Filipino drag performer (born 1990)

Amadeus Fernando Magallanes Pagente (born February 27, 1990), better known by their stage name Pura Luka Vega, is a Filipino drag performer. They (Note: Pagente's does not identify with any gender label, but prefers the pronouns they/them. This article uses they/them for consistency.) were a Drag Den contestant. In 2023, they came into public attention for a drag performance dressed as Jesus Christ to the tune of a remix of the Tagalog language version of the Lord's Prayer.

== Early life and education ==
They were born as Amadeus Fernando Pagente to a Filipino mother and a British father. They grew up in Dipolog, Zamboanga del Norte. In high school, they began to become aware of their queer identity but did not feel any strong attraction towards any specific sex so they had a typical experience for a teenager. Luka would move to Manila to attend the Philippine Normal University, where they took up education as their undergraduate course.
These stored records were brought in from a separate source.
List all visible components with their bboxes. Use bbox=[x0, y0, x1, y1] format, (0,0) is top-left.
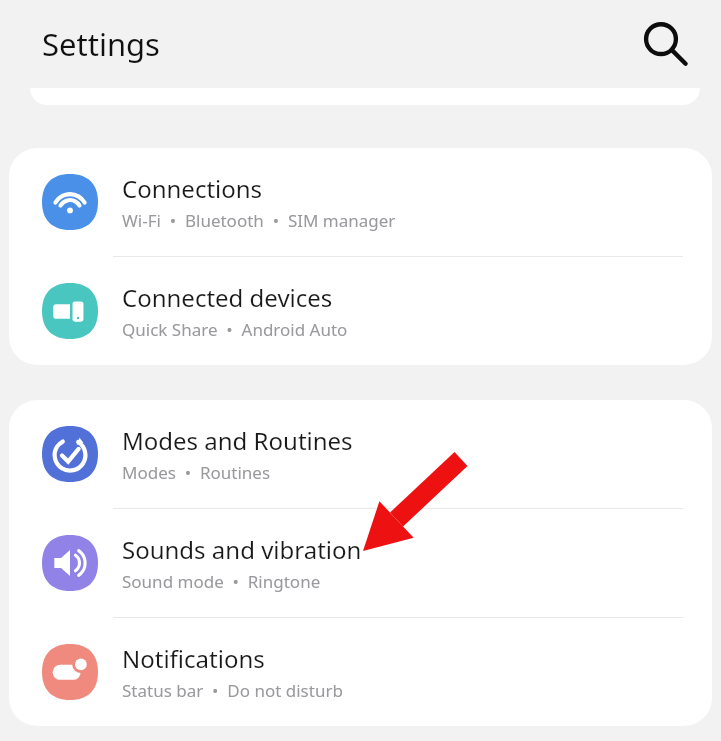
staticText: Status bar • Do not disturb bbox=[122, 679, 343, 702]
staticText: Sound mode • Ringtone bbox=[122, 570, 321, 593]
staticText: Connections bbox=[122, 172, 263, 205]
staticText: Modes and Routines bbox=[122, 424, 353, 457]
staticText: Notifications bbox=[122, 642, 265, 675]
button[interactable]: Connected devices bbox=[9, 257, 712, 365]
button[interactable]: Connections bbox=[9, 148, 712, 257]
staticText: Modes • Routines bbox=[122, 461, 271, 484]
staticText: Connected devices bbox=[122, 281, 333, 314]
staticText: Sounds and vibration bbox=[122, 533, 362, 566]
staticText: Quick Share • Android Auto bbox=[122, 318, 348, 341]
button[interactable]: Modes and Routines bbox=[9, 400, 712, 509]
staticText: Wi-Fi • Bluetooth • SIM manager bbox=[122, 209, 396, 232]
button[interactable]: Search bbox=[629, 10, 693, 74]
button[interactable]: Sounds and vibration bbox=[9, 509, 712, 618]
button[interactable]: Notifications bbox=[9, 618, 712, 726]
staticText: Settings bbox=[42, 23, 160, 65]
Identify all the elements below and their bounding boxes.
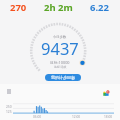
- staticText: 我的计步目标: [51, 75, 75, 80]
- staticText: 06:00: [33, 115, 42, 119]
- staticText: 12:00: [72, 115, 81, 119]
- button[interactable]: 我的计步目标: [45, 74, 81, 81]
- staticText: 今日步数: [53, 35, 67, 39]
- button[interactable]: 6.22: [79, 1, 119, 14]
- button[interactable]: 270: [0, 1, 38, 14]
- staticText: 9437: [41, 37, 79, 59]
- staticText: 270: [10, 1, 27, 14]
- staticText: 250: [6, 105, 12, 109]
- staticText: 125: [6, 110, 12, 114]
- staticText: 目标:10000: [50, 60, 70, 65]
- staticText: 18:00: [104, 115, 113, 119]
- button[interactable]: 2h 2m: [38, 1, 78, 14]
- staticText: 2h 2m: [44, 1, 73, 14]
- staticText: 6.22: [90, 1, 109, 14]
- button[interactable]: Map: [103, 90, 110, 97]
- staticText: 达标 活跃: [54, 65, 67, 69]
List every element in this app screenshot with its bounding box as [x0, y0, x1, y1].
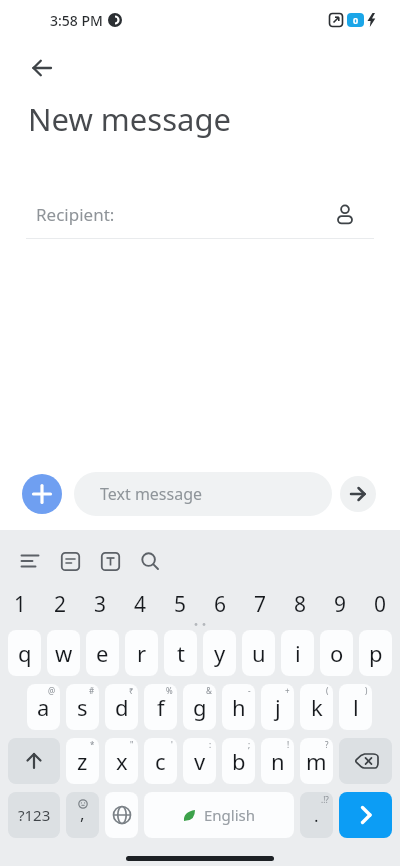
button[interactable]: [339, 738, 392, 784]
button[interactable]: 0: [360, 586, 400, 622]
staticText: 7: [254, 590, 267, 619]
button[interactable]: 4: [120, 586, 160, 622]
button[interactable]: Recipient:: [36, 194, 356, 234]
staticText: g: [193, 692, 207, 722]
staticText: ?: [325, 739, 329, 750]
button[interactable]: [105, 792, 138, 838]
staticText: %: [166, 685, 173, 696]
button[interactable]: 3: [80, 586, 120, 622]
staticText: 9: [334, 590, 347, 619]
button[interactable]: z: [66, 738, 99, 784]
staticText: English: [204, 805, 256, 825]
button[interactable]: r: [125, 630, 158, 676]
button[interactable]: c: [144, 738, 177, 784]
staticText: h: [232, 692, 246, 722]
button[interactable]: 8: [280, 586, 320, 622]
button[interactable]: .: [300, 792, 333, 838]
button[interactable]: [50, 541, 90, 581]
button[interactable]: a: [27, 684, 60, 730]
staticText: t: [177, 638, 185, 668]
button[interactable]: [339, 792, 392, 838]
staticText: 1: [14, 590, 27, 619]
button[interactable]: [28, 54, 56, 82]
button[interactable]: [8, 738, 60, 784]
staticText: i: [295, 638, 301, 668]
staticText: ): [365, 685, 368, 696]
staticText: a: [37, 692, 50, 722]
button[interactable]: x: [105, 738, 138, 784]
button[interactable]: k: [300, 684, 333, 730]
button[interactable]: 2: [40, 586, 80, 622]
button[interactable]: m: [300, 738, 333, 784]
staticText: o: [330, 638, 344, 668]
button[interactable]: j: [261, 684, 294, 730]
button[interactable]: s: [66, 684, 99, 730]
staticText: ;: [248, 739, 251, 750]
button[interactable]: p: [359, 630, 392, 676]
staticText: m: [306, 746, 327, 776]
staticText: 3:58 PM: [50, 11, 103, 30]
staticText: ₹: [129, 685, 134, 696]
button[interactable]: 6: [200, 586, 240, 622]
button[interactable]: v: [183, 738, 216, 784]
button[interactable]: u: [242, 630, 275, 676]
staticText: .!?: [321, 794, 329, 805]
button[interactable]: Text message: [74, 472, 332, 516]
staticText: v: [194, 746, 206, 776]
button[interactable]: h: [222, 684, 255, 730]
staticText: +: [285, 685, 290, 696]
staticText: n: [271, 746, 285, 776]
staticText: New message: [28, 98, 231, 140]
staticText: 4: [134, 590, 147, 619]
button[interactable]: 7: [240, 586, 280, 622]
button[interactable]: [22, 474, 62, 514]
staticText: x: [116, 746, 128, 776]
button[interactable]: y: [203, 630, 236, 676]
staticText: 3: [94, 590, 107, 619]
button[interactable]: n: [261, 738, 294, 784]
staticText: j: [275, 692, 281, 722]
staticText: ?123: [18, 805, 51, 825]
staticText: 0: [374, 590, 387, 619]
button[interactable]: 1: [0, 586, 40, 622]
staticText: ': [171, 739, 173, 750]
button[interactable]: w: [47, 630, 80, 676]
button[interactable]: q: [8, 630, 41, 676]
staticText: l: [353, 692, 359, 722]
button[interactable]: ,: [66, 792, 99, 838]
button[interactable]: 9: [320, 586, 360, 622]
button[interactable]: ?123: [8, 792, 60, 838]
staticText: ,: [80, 802, 85, 825]
staticText: r: [137, 638, 147, 668]
button[interactable]: 5: [160, 586, 200, 622]
staticText: ": [130, 739, 134, 750]
button[interactable]: [340, 476, 376, 512]
staticText: w: [55, 638, 73, 668]
staticText: *: [90, 739, 95, 750]
staticText: .: [314, 804, 319, 827]
button[interactable]: g: [183, 684, 216, 730]
button[interactable]: English: [144, 792, 294, 838]
staticText: @: [48, 685, 56, 696]
button[interactable]: i: [281, 630, 314, 676]
staticText: u: [252, 638, 266, 668]
button[interactable]: l: [339, 684, 372, 730]
staticText: y: [214, 638, 226, 668]
staticText: &: [206, 685, 212, 696]
staticText: k: [311, 692, 323, 722]
staticText: Recipient:: [36, 203, 115, 226]
staticText: 6: [214, 590, 227, 619]
staticText: f: [157, 692, 165, 722]
button[interactable]: [10, 541, 50, 581]
button[interactable]: o: [320, 630, 353, 676]
button[interactable]: [90, 541, 130, 581]
button[interactable]: b: [222, 738, 255, 784]
button[interactable]: f: [144, 684, 177, 730]
button[interactable]: e: [86, 630, 119, 676]
button[interactable]: t: [164, 630, 197, 676]
staticText: :: [209, 739, 212, 750]
staticText: e: [96, 638, 109, 668]
button[interactable]: d: [105, 684, 138, 730]
button[interactable]: [130, 541, 170, 581]
staticText: 5: [174, 590, 187, 619]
After graduating from the Philippine Normal University, they would return to Dipolog where they taught for four years. They would return to Manila to study at the De La Salle University to pursue a master's degree.

== Drag career ==
=== 2017–2022: Early years and style ===
Pagente's exposure to drag began when they were attending college in Manila, and started doing drag after they first saw a female cosplayer dressed up as the Joker. They explored their gender by doing female impersonations and reading children's books to kids. A year later they joined a competition which they won while dressing up as Marie Antoinette with a severed head – they consider this event as their debut in drag.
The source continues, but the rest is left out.